Breast cancer cause highest number of deaths globally and is the most common type of cancer among women [
20,
21]. The development of new treatments is halted mainly because of drug resistance and less knowledge about tumor cell signaling pathways. Over the past decade, a class of small, non-coding, single-stranded RNAs known as miRNAs has emerged as major regulators of the initiation and progression of human cancers, including breast cancer [
22,
23]. Importantly, dysregulated and dysfunctional miRNAs play a causal role in cancer etiology because miRNAs can affect the translation and stability of targeted oncogenes and tumor suppressors, which eventually influences cellular physiology [
4‐
6]. In the present study, we detected significant reduction of miR-124-3p in breast cancer tissues. As one of the most enriched miRNAs in the brain of mammals [
24], miR-124-3p is involved in both brain development and neuronal function [
25,
26]. Recently, miR-124-3p has been identified as a tumor suppressor in some cancers, including hepatocellular carcinoma [
27], cervical cancer [
28] and gastric cancer [
29]. However, the function of miR-124-3p in breast cancer is largely unknown. In the present study, we found that miR-124-3p can suppress the proliferation and invasion of breast cancer cells, suggesting that miR-124-3p may play a critical role in the negative regulation of growth and metastasis of breast cancer. Accumulating evidence suggests that proliferation and invasion of cells are very important in carcinogenesis and its progression [
30]. The results indicate that miR-124-3p may serve as an ideal therapeutic target for breast cancer. Additional work is needed to characterize the feasibility of targeting miR-124-3p in cancer therapy and develop simplified and cost-effective methods.

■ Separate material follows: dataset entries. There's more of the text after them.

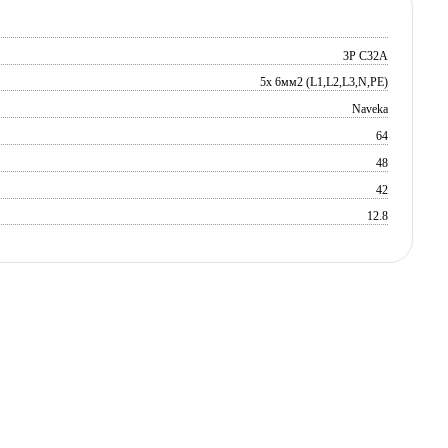
3P C32A
5х 6мм2 (L1,L2,L3,N,PE)
Naveka
64
48
42
12.8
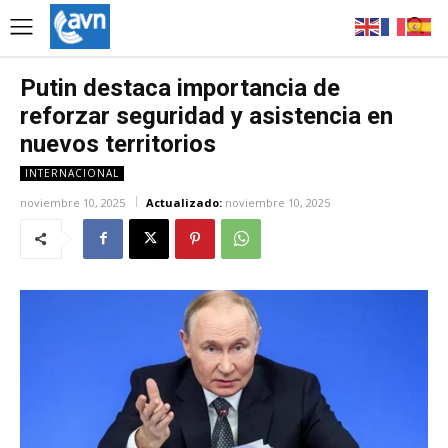
Putin destaca importancia de
reforzar seguridad y asistencia en
nuevos territorios
INTERNACIONAL
noviembre 10, 2025
Actualizado:
noviembre 10, 2025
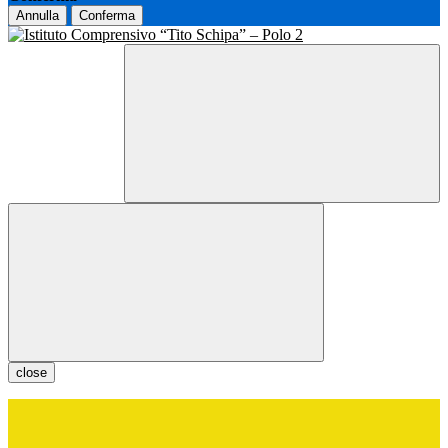
Annulla
Conferma
close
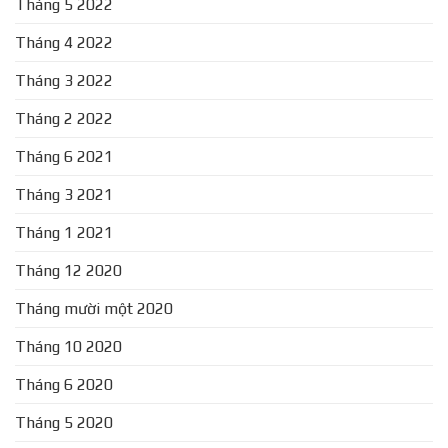
Tháng 5 2022
Tháng 4 2022
Tháng 3 2022
Tháng 2 2022
Tháng 6 2021
Tháng 3 2021
Tháng 1 2021
Tháng 12 2020
Tháng mười một 2020
Tháng 10 2020
Tháng 6 2020
Tháng 5 2020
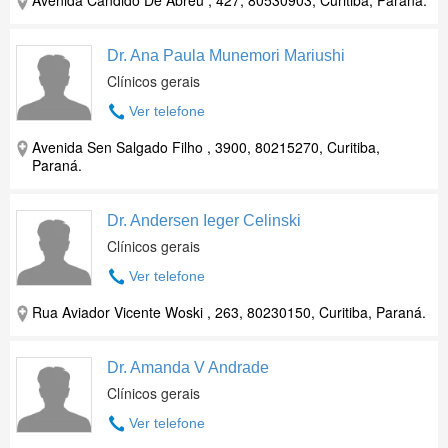
Avenida Candido De Abreu , 427, 80530903, Curitiba, Paraná.
Dr. Ana Paula Munemori Mariushi
Clínicos gerais
Ver telefone
Avenida Sen Salgado Filho , 3900, 80215270, Curitiba,
Paraná.
Dr. Andersen Ieger Celinski
Clínicos gerais
Ver telefone
Rua Aviador Vicente Woski , 263, 80230150, Curitiba, Paraná.
Dr. Amanda V Andrade
Clínicos gerais
Ver telefone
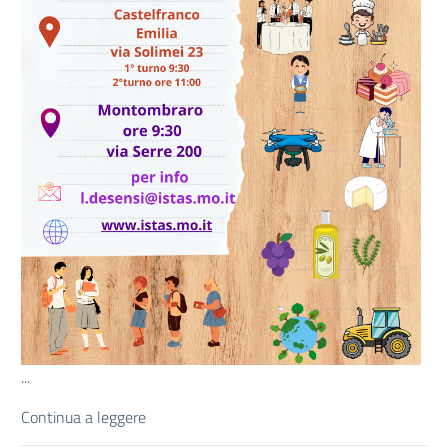
...
Continua a leggere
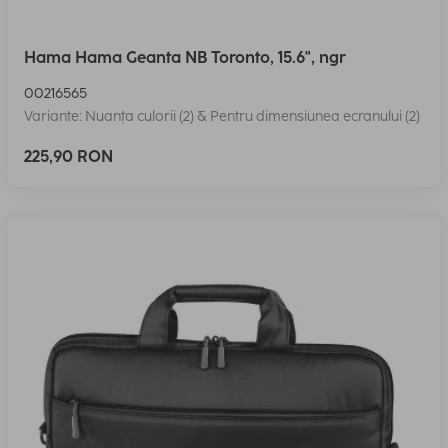
Hama Hama Geanta NB Toronto, 15.6", ngr
00216565
Variante: Nuanța culorii (2) & Pentru dimensiunea ecranului (2)
225,90 RON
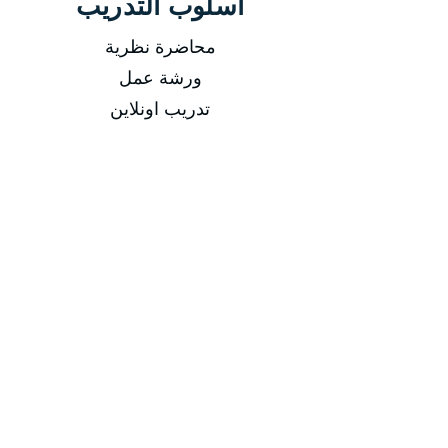
أسلوب التدريب
محاضرة نظرية
ورشة عمل
تدريب اونلاين
-
التاريخ
من 02/03/2025 إلى 06/03/2025
من 01/06/2025 إلى 05/06/2025
من 31/08/2025 إلى 04/09/2025
من 30/11/2025 إلى 04/12/2025
مدة الدورة
مدة الدورة 5 أيام تدريبية
-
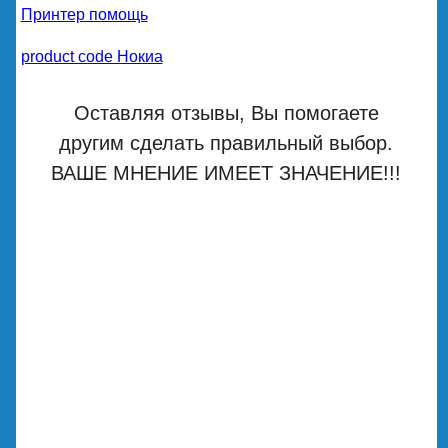
Принтер помощь
product code Нокиа
Оставляя отзывы, Вы помогаете
другим сделать правильный выбор.
ВАШЕ МНЕНИЕ ИМЕЕТ ЗНАЧЕНИЕ!!!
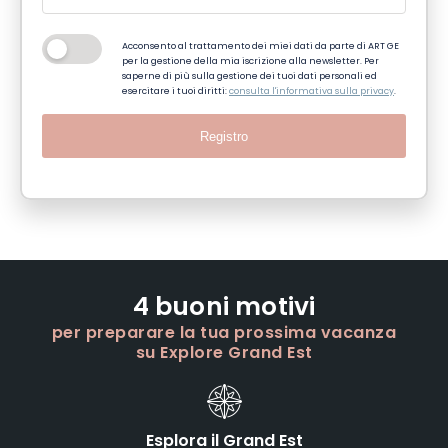
Acconsento al trattamento dei miei dati da parte di ART GE
per la gestione della mia iscrizione alla newsletter. Per
saperne di più sulla gestione dei tuoi dati personali ed
esercitare i tuoi diritti:
consulta l'informativa sulla privacy
.
Registro
4 buoni motivi
per preparare la tua prossima vacanza
su Explore Grand Est
Esplora il Grand Est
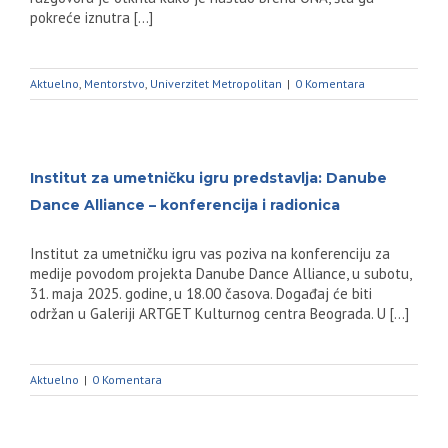
pokreće iznutra [...]
Aktuelno
,
Mentorstvo
,
Univerzitet Metropolitan
|
0 Komentara
Institut za umetničku igru predstavlja: Danube
Dance Alliance – konferencija i radionica
Institut za umetničku igru vas poziva na konferenciju za
medije povodom projekta Danube Dance Alliance, u subotu,
31. maja 2025. godine, u 18.00 časova. Događaj će biti
održan u Galeriji ARTGET Kulturnog centra Beograda. U [...]
Aktuelno
|
0 Komentara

The CBL families are highly conserved ubiquitin ligases. Thus far, three mammalian homologs have been defined — CBL (also known as c-CBL), CBL-b and CBL-c — which vary from one another on the basis of difference in length of C termini and their property to work as adaptors [
31]. Among the three homologs of the family, CBL is mainly known as a ubiquitin E3 ligase that is responsible for signal transduction in different cell types against various types of stimuli [
32,
33]. It is thought that the predominant function of CBL is causing ubiquitination of active RTKs thereby resulting in negative regulation of their signaling and directing them towards lysosomes to degrade [
34]. From this point of view, CBL may act mainly as a tumor suppressor in the pathogenesis of human cancers. For example, some studies revealed a role of CBL in restricting tumor cell proliferation and invasion [
35,
36]. Conversely, CBL is regarded as a proto-oncogene with numerous mutations and important roles in some cancers, including myeloid neoplasms [
37], colorectal cancer [
38] and glioma [
19]. Thus, if CBL acts as a tumor suppressor or an oncogene is dependent on the cell and tumor types. Under different circumstances, CBL may exert opposite functions. In breast cancer, the expression profile of CBL has not been systematically investigated and the precise function of this gene remains unclear. Overall, the findings of this study demonstrated that CBL is overexpressed in human breast cancer tissues and that the aberrant expression of CBL is responsible for the malignant behaviors of breast cancer cells. Consistently, it was reported that CBL blocks the tumor suppressor activity of TGF-β and enhances breast tumor formation [
17]. Furthermore, the molecular mechanism accounting for the aberrant upregulation of CBL in breast cancer was investigated. Mechanistic studies revealed that miR-124-3p directly binds the CBL 3’-UTR and inhibit CBL expression, and that CBL overexpression sufficiently attenuates the inhibitory effects of miR-124-3p on breast cancer cell proliferation and invasion. Therefore, the modulation of CBL by miR-124-3p may explain why the downregulation of miR-124-3p can promote the development of breast cancer.